This week we welcome Miranda Boulton to the Jackson’s Painting Prize 2022 judging panel. Miranda won the Jackson’s Painting Prize 2021 with her painting After Rachel I, after the Dutch artist, Rachel Ruysch. Here, she shares her experience of winning the award and gives her advice to those thinking about entering the competition this year.
Above image: After Rachel I, 2020, Miranda Boulton, Oil and acrylic spray paint on canvas, 76 x 61 cm | 29.9 x 24.0 in
Clare: How does it feel to be on the other side of the competition this year? What are you looking forward to in your role as a judge?
Miranda: It is such a pleasure to be in the position of judging the competition and intriguing to understand the other side of the process. I am very excited to see the work and find those paintings, which resonate with me
Clare: What was the best thing about winning the Jackson’s Painting Prize 2021?
Miranda: I think the best part of winning the Jackson’s Painting Prize 2021 is the confidence it has given me in my work. Being an artist is such a rollercoaster of highs and lows.

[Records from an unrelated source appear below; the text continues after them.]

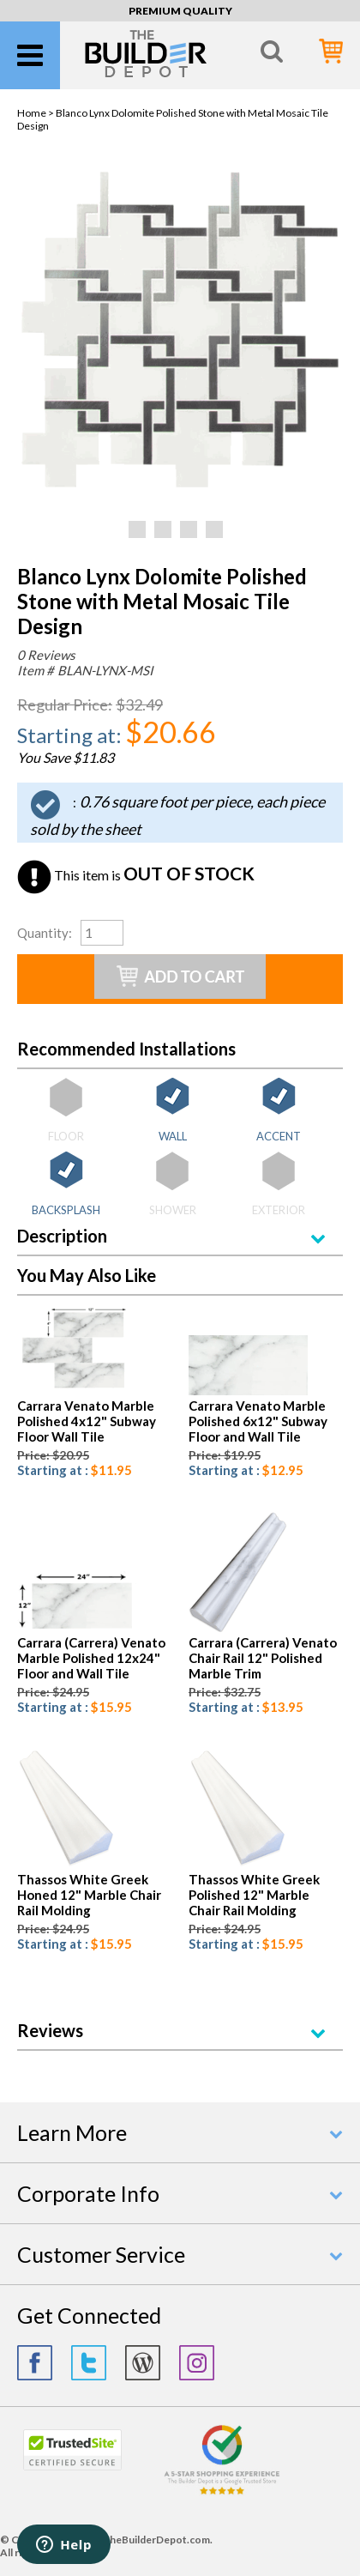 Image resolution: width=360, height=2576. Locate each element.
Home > (36, 112)
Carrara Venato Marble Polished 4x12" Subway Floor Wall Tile (86, 1421)
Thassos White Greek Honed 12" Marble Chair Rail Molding (89, 1895)
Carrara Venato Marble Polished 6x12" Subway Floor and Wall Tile (258, 1421)
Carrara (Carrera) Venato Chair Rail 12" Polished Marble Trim (263, 1658)
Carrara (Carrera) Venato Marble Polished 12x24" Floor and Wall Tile (91, 1658)
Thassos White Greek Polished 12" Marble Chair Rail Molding (254, 1895) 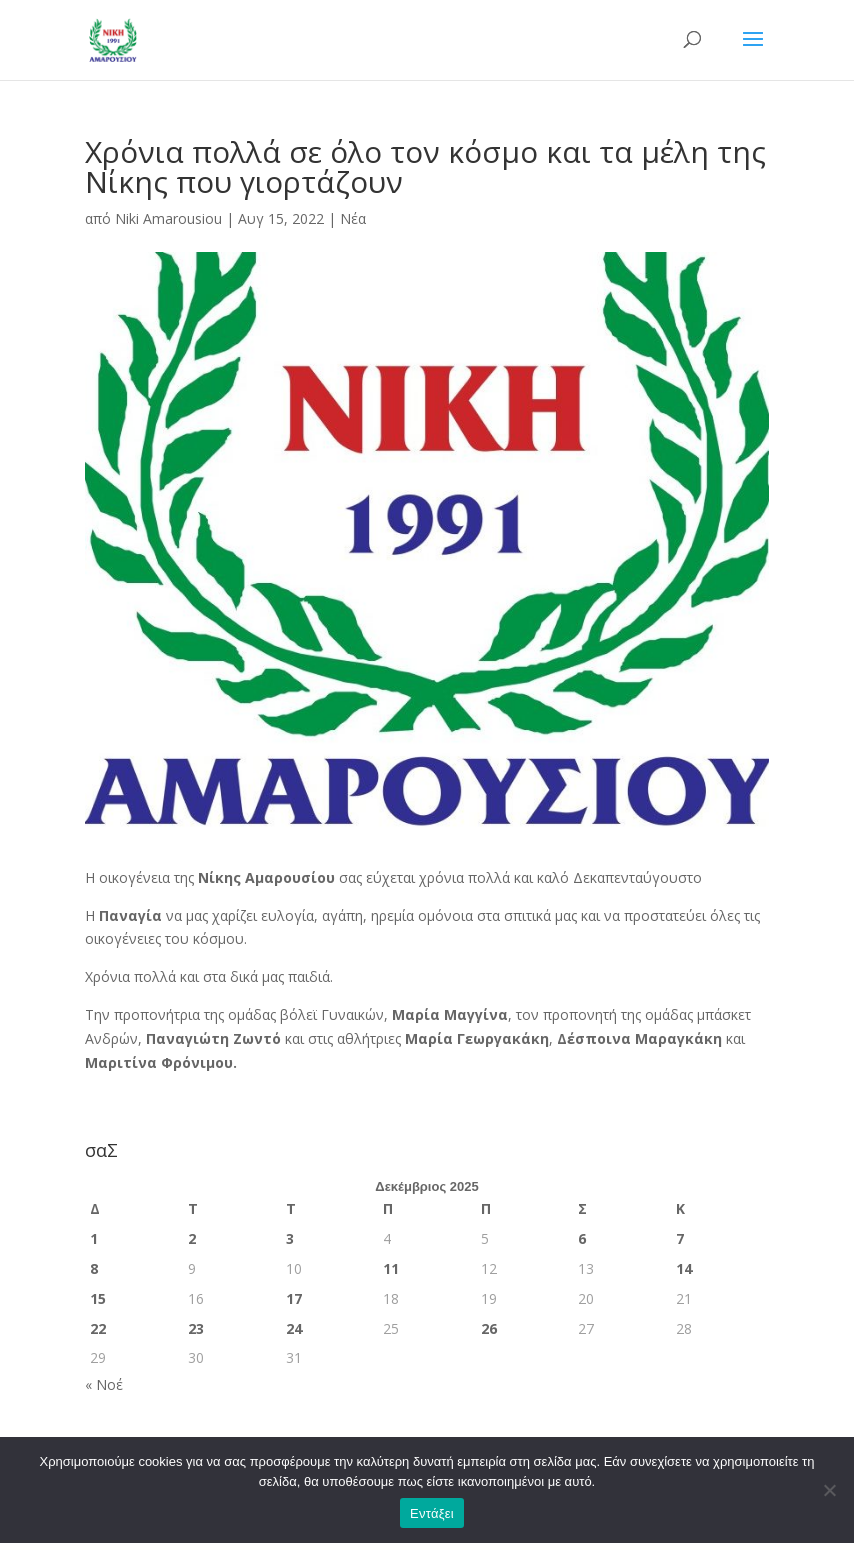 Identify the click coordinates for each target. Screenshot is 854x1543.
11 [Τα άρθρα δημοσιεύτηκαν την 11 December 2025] (391, 1268)
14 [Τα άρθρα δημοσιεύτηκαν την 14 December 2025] (684, 1268)
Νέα (353, 218)
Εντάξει (432, 1513)
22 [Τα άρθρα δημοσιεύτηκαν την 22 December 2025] (98, 1328)
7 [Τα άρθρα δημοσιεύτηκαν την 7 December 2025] (680, 1238)
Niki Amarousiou (168, 218)
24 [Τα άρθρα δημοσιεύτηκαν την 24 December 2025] (294, 1328)
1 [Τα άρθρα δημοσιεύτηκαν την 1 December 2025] (94, 1238)
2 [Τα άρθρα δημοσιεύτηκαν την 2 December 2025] (192, 1238)
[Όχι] (829, 1490)
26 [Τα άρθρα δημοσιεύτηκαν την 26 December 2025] (489, 1328)
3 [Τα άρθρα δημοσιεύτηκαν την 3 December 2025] (290, 1238)
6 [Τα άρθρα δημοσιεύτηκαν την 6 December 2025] (582, 1238)
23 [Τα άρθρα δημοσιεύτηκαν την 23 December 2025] (196, 1328)
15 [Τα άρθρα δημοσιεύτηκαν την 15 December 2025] (98, 1298)
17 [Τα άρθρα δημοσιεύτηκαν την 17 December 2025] (294, 1298)
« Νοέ (104, 1384)
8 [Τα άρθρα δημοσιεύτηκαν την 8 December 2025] (94, 1268) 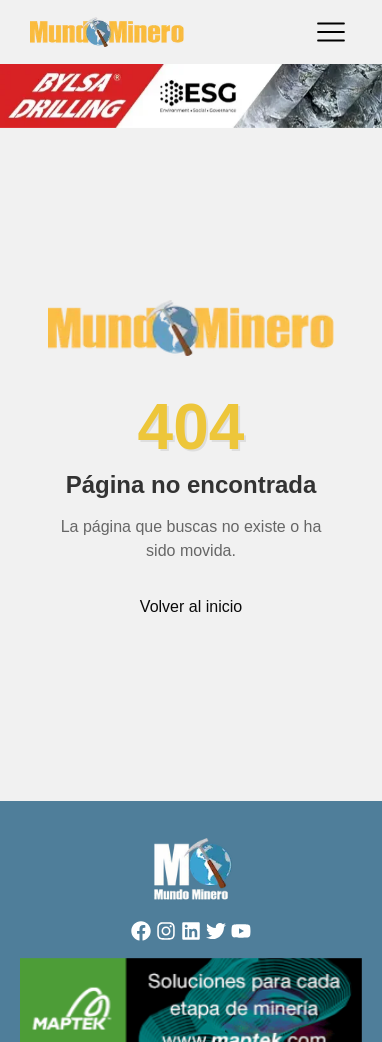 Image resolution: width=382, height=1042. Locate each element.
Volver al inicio (191, 606) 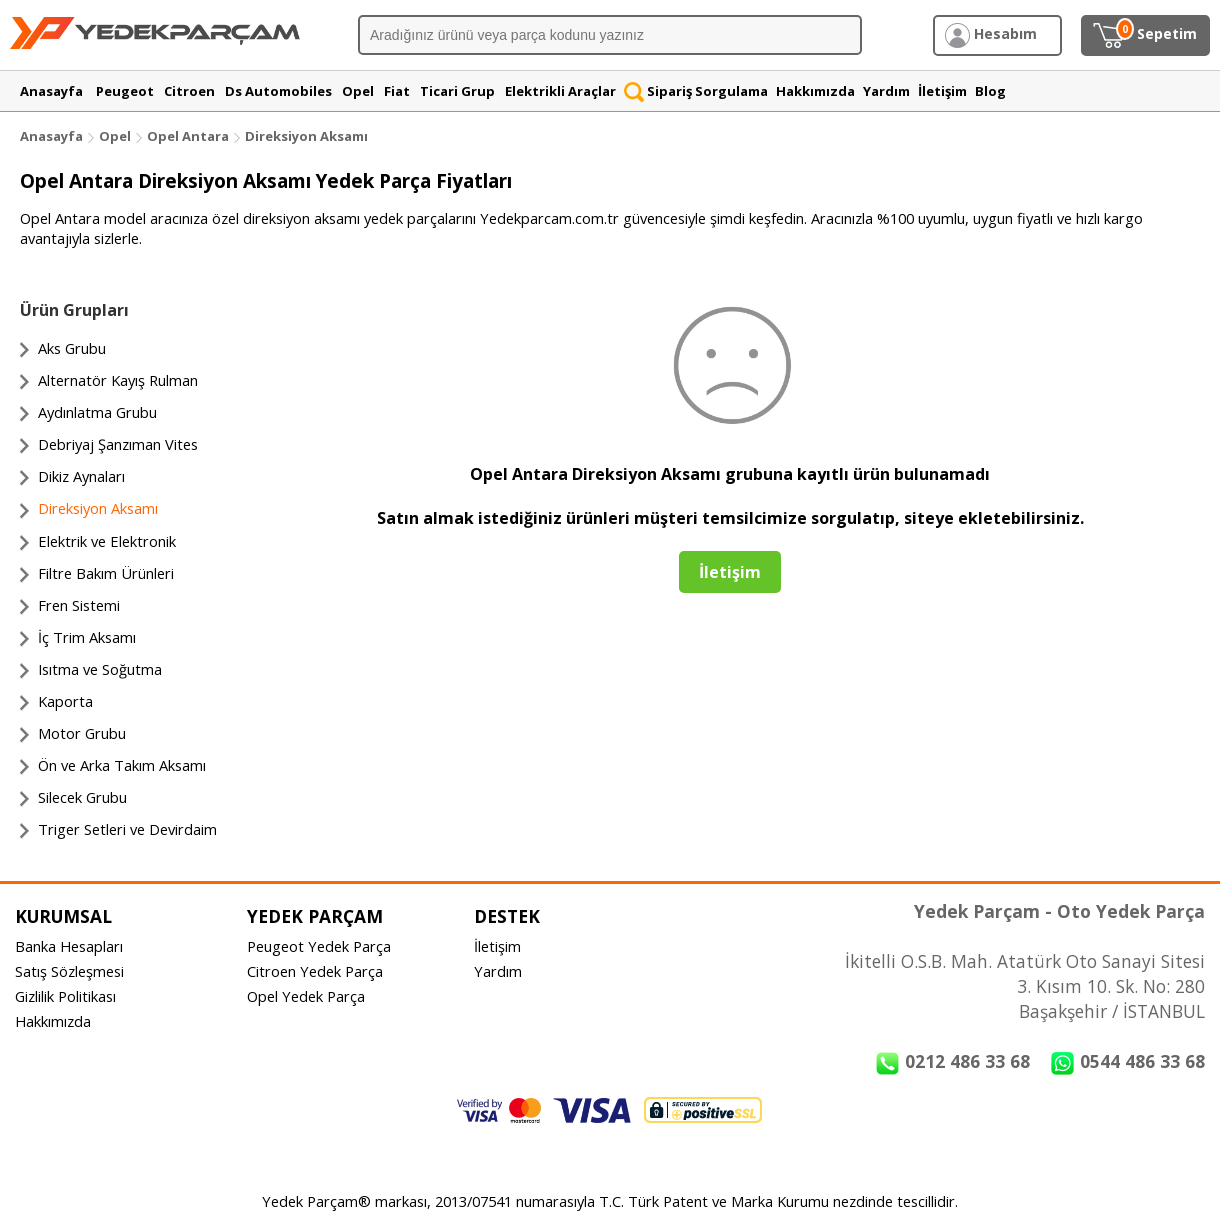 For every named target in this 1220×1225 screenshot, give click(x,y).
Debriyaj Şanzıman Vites (118, 444)
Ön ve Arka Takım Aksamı (122, 765)
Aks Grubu (72, 348)
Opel (115, 136)
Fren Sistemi (79, 605)
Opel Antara (188, 136)
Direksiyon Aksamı (306, 136)
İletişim (497, 946)
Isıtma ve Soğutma (100, 669)
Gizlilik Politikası (65, 996)
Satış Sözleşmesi (69, 971)
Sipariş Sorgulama (696, 91)
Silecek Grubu (82, 797)
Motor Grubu (82, 733)
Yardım (498, 971)
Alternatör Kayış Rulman (118, 380)
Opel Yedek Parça (306, 996)
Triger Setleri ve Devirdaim (127, 829)
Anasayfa (51, 136)
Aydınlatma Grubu (97, 412)
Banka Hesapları (69, 946)
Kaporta (65, 701)
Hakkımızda (53, 1021)
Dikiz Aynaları (81, 476)
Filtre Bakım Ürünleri (106, 573)
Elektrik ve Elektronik (107, 541)
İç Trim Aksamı (87, 637)
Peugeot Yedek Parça (319, 946)
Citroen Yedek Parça (315, 971) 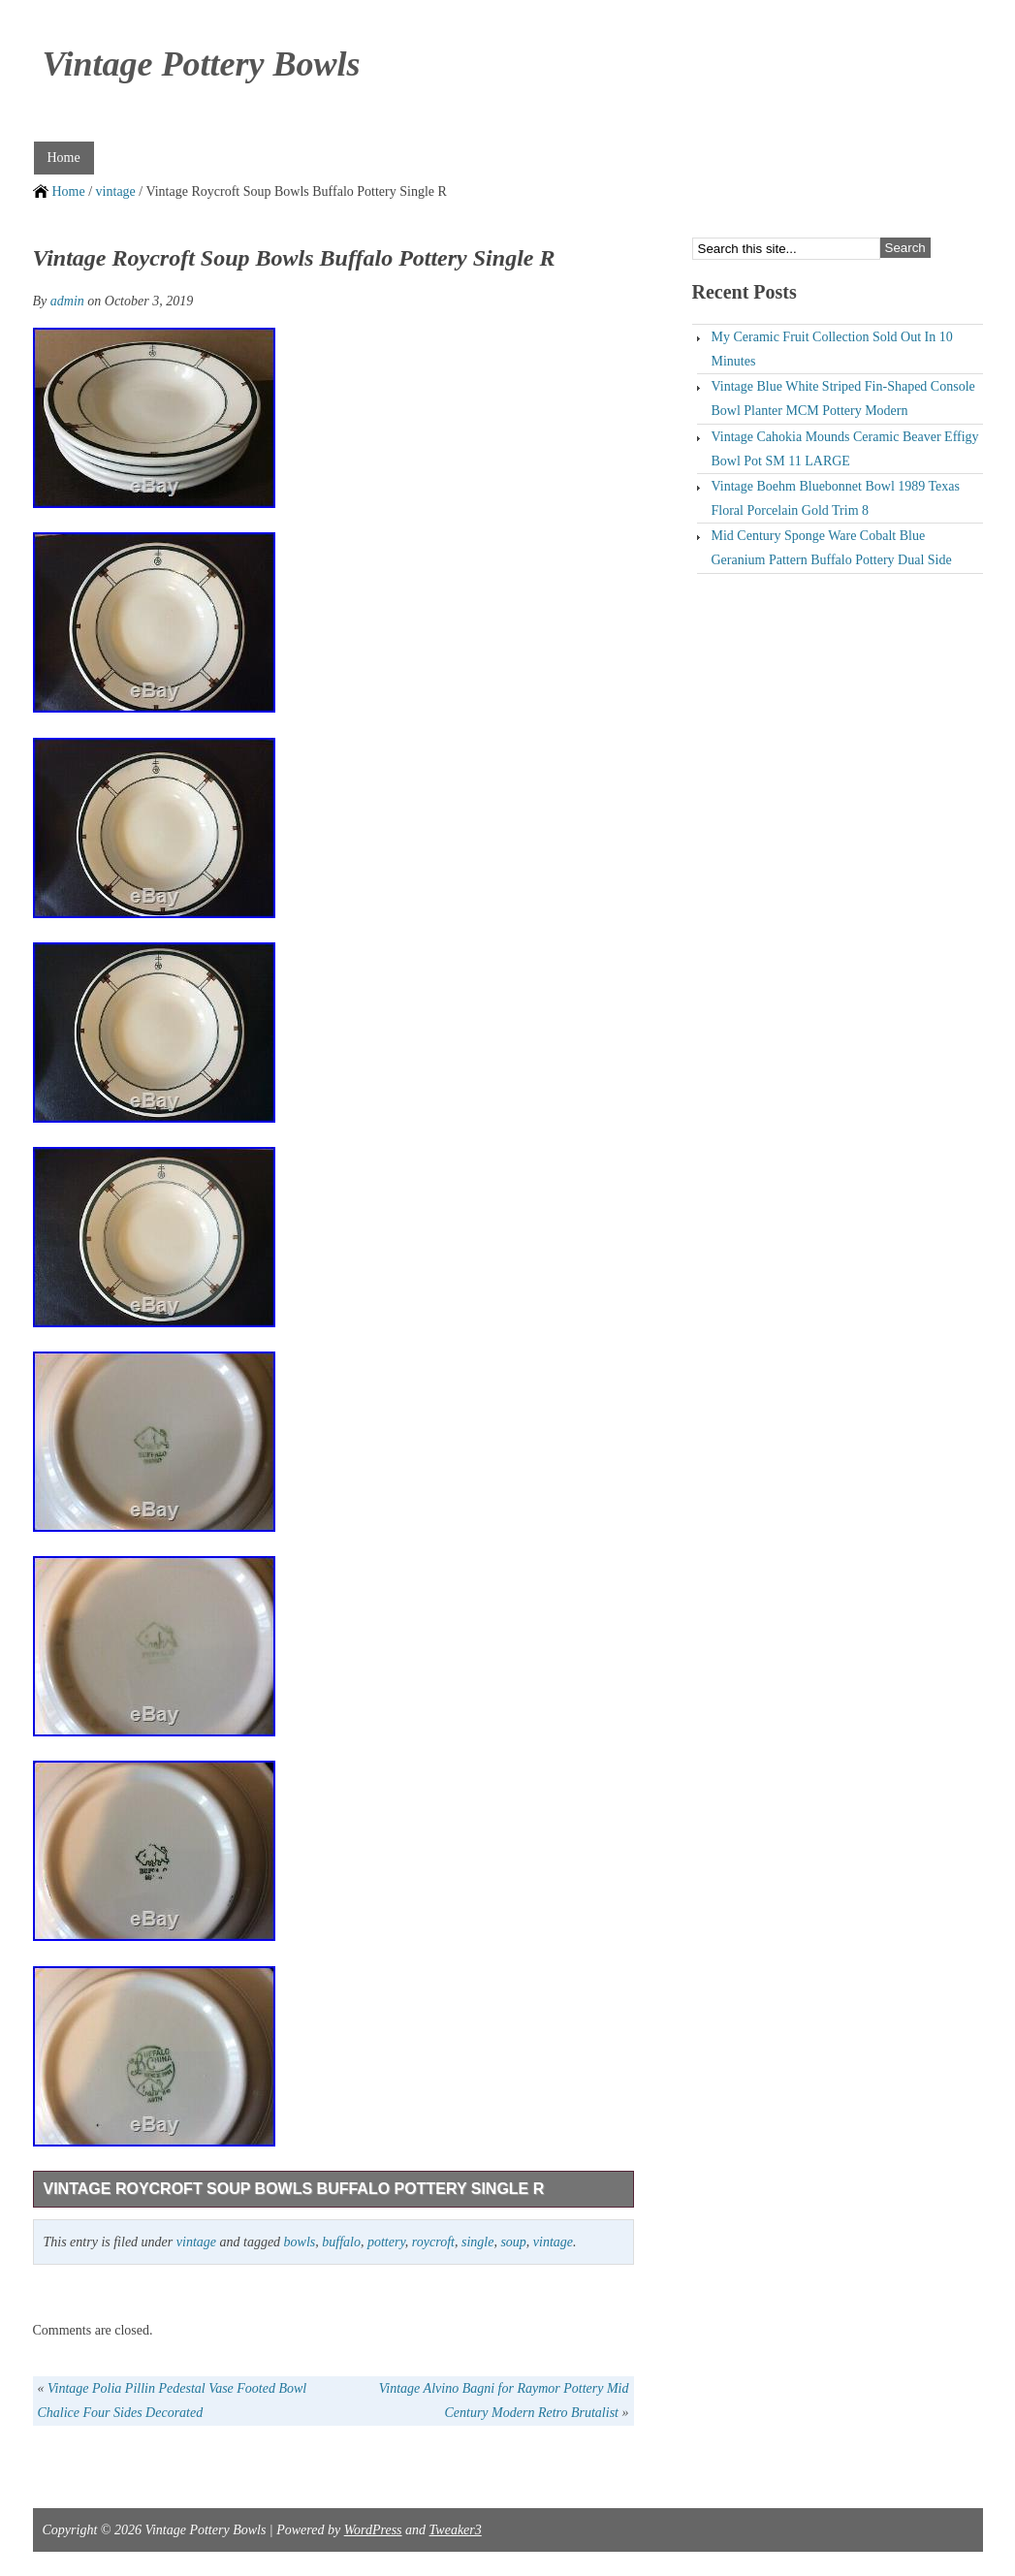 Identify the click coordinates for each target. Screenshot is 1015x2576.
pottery (386, 2242)
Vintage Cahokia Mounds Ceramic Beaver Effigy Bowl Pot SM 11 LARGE (845, 448)
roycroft (433, 2242)
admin (67, 301)
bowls (300, 2242)
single (477, 2242)
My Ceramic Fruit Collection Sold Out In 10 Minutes (832, 349)
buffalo (341, 2242)
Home (64, 157)
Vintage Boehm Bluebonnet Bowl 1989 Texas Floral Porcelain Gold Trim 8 (836, 498)
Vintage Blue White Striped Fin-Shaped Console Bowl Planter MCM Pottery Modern (843, 398)
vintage (116, 191)
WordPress (373, 2530)
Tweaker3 (455, 2530)
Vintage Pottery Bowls (202, 64)
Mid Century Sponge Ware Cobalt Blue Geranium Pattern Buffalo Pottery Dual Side (832, 547)
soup (512, 2242)
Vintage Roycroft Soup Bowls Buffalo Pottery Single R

You have to be incredibly self motivated, the prize is confirmation that all my hard work has paid off
Clare: Which four artists, dead or alive, would you invite to a dinner party and why?
Miranda: It’s so hard to narrow the list down, but if I am thinking about interesting conversations it would be Francis Bacon, Philip Guston, Frida Kahlo and Edouard Manet.
Clare: What have been your exhibition highlights of 2021, either online or in real life? Who are the artists you are most inspired by this past year?
Miranda: I haven’t seen as many exhibitions as usual this year due to the pandemic but by far the highlight for me was the Helen Frankenthaler exhibition ‘Radical Beauty’ at the Dulwich Picture Gallery. For me it was perfect: small, very focused and well curated. I have adored her paintings for years, but never really explored her print making so this was a real treat. The works are luminous, delicate, experimental and beautiful.
The other highlight for me was finally visiting the Ashmolean Museum in Oxford. They have an extensive collection of more than 90 still-life paintings by 17th Century Dutch and Flemish artists. It is a fantastic collection, with some incredible works and has given me inspiration for my next body of work.
Clare: How important do you think awards and competitions are for artists today?
Miranda: Competitions can give artists vital exposure to new audiences and collectors. They can be pivotal in an artist’s career. Regularly exhibiting helps artists keep in touch with their contemporaries and feel part of the art scene
Clare: What will you be looking for in the entries submitted to the competition this year?
Miranda: I haven’t got any specific criteria, I am interested in finding works, which speak to me on an emotional level. It’s that special something, which can’t be defined, but you know it instantly when you find it.
Clare: Do you have any advice for artists out there thinking about entering Jackson’s Painting Prize this year?
Miranda: Enter work you are truly happy with and best represents your practice. Make sure your statement is clear, concise and reflects who you are. I think the best thing is to be yourself in your application.
Clare: What can you tell us about your upcoming projects?
Miranda: As I mentioned I am working on a new body of paintings in response to the 17th-century Dutch and Flemish paintings at the Ashmolean Museum. These will be exhibited in a two person later this year.
Another body of work, which is at the ideas stage, is researching and responding to the work of Mary Moser the 18th century British Painter and founding member of the Royal Academy. I can see this being a large series; I am especially excited about focusing in depth on one artists work.